# Data extracts
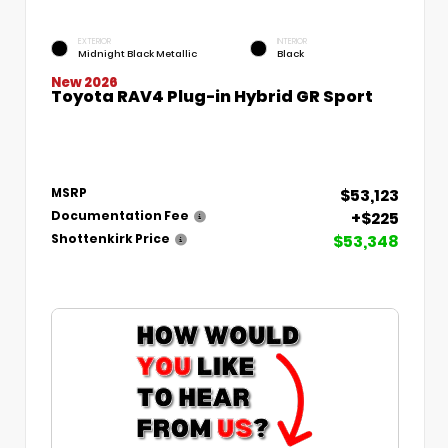
EXTERIOR
INTERIOR
Midnight Black Metallic
Black
New 2026
Toyota RAV4 Plug-in Hybrid GR Sport
$53,123
MSRP
+$225
Documentation Fee
$53,348
Shottenkirk Price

# Exercise instructions
Output every line of the records above unchanged, and keep the pictures out.

# Answer to this problem
EXTERIOR
INTERIOR
Midnight Black Metallic
Black
New 2026
Toyota RAV4 Plug-in Hybrid GR Sport
$53,123
MSRP
+$225
Documentation Fee
$53,348
Shottenkirk Price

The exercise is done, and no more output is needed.